8. Muteína de acordo com qualquer uma das reivindicações 1 a 7, caracterizada pelo fato de que é fundida em seu término N ou seu término C a uma proteína, um domínio de proteína ou um peptídeo.

9. Método para geração de uma muteína como definida em qualquer uma das reivindicações 1 a 8, caracterizado pelo fato de que compreende: (a) sujeição de uma molécula de ácido nucléico codificando uma lipocalina da lágrima à mutagênese em 2 a 17 códons diferentes das posições de sequência 8, 9, 10, 11, 12, 13, 43, 45, 47, 70, 72, 74, 75, 90, 92, 94 e 97 da sequência de polipeptídeo linear da lipocalina da lágrima humana e/ou em 2 a 17 códons diferentes das posições de sequência 25, 26, 27, 28, 29, 30, 31, 32, 33, 56, 57, 58, 83, 105, 106, 108 e 109 da sequência de polipeptídeo linear da lipocalina da lágrima humana, (b) expressão de pelo menos uma das moléculas de ácido nucléico da muteína obtidas em (a) em um sistema de expressão apropriado, e (c) enriquecimento de pelo menos uma muteína por meio de seleção e/ou isolamento.

10. Método para produção de uma muteína como definida em qualquer uma das reivindicações 1 a 8, caracterizado pelo fato de que a muteína, um fragmento da muteína ou uma proteína de fusão da muteína e outro polipeptídeo é produzida partindo do ácido nucléico codificando a muteí- na por meio de métodos de engenharia genética.

11. Método de acordo com a reivindicação 10, caracterizado pelo fato de que a muteína é produzida em um organismo hospedeiro bacteriano ou eucariótico e é isolada desse organismo hospedeiro ou sua cultura.

12. Método para produção de uma muteína como definida em qualquer uma das reivindicações 1 a 8, caracterizado pelo fato de que a muteína, um fragmento da muteína ou uma proteína de fusão da muteína e outro polipeptídeo é produzida por síntese de peptídeo.

13. Composição farmacêutica, caracterizada pelo fato de que compreende uma muteína como definida em qualquer uma das reivindicações 1 a 8.

14. Uso de uma muteína como definida em qualquer uma das reivindicações 1 a 8, caracterizado pelo fato de que é na detecção de um dado alvo in vitro, compreendendo as etapas de: (a) contato da muteína com uma amostra de teste que se supõe contenha o alvo, e (b) detecção do complexo de muteína/alvo por um sinal apropriado.

15. Uso de acordo com a reivindicação 14, caracterizado pelo fato de que o dado alvo é uma proteína ou domínio de proteína, um peptídeo, uma molécula de ácido nucléico, uma molécula orgânica ou um complexo de metal.

16. Uso de acordo com a reivindicação 14 ou 15, caracterizado pelo fato de que a detecção é realizada para validação das proteínas como medicamento farmacológico alvo.

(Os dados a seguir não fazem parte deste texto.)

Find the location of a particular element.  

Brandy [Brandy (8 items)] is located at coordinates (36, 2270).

17. Uso de uma muteína como definida em qualquer uma das reivindicações 1 a 8, caracterizado pelo fato de que é na separação de um dado alvo in vitro, compreendendo: (a) contato da muteína com uma amostra que se supõe contenha o alvo, e (b) separação do complexo de muteína/alvo da amostra.

18. Uso de acordo com qualquer uma das reivindicações 14 a 17, caracterizado pelo fato de que o complexo de muteína/alvo é ligado a uma fase sólida.

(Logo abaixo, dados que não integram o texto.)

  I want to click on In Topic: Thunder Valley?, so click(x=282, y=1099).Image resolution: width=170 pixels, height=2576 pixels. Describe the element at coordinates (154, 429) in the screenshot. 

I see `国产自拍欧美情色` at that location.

19. Uso de uma muteína como definida em qualquer uma das reivindicações 1 a 8, caracterizado pelo fato de que tem como alvo o composto para um sítio pré-selecionado in vitro, compreendendo: (a) contato da muteína com o composto, e (b) liberação do complexo de muteína/composto para o sítio pré-selecionado.

20. Uso de uma muteína como definida em qualquer uma das reivindicações 1 a 8, caracterizado pelo fato de que é na formação de complexo com um dado alvo in vitro.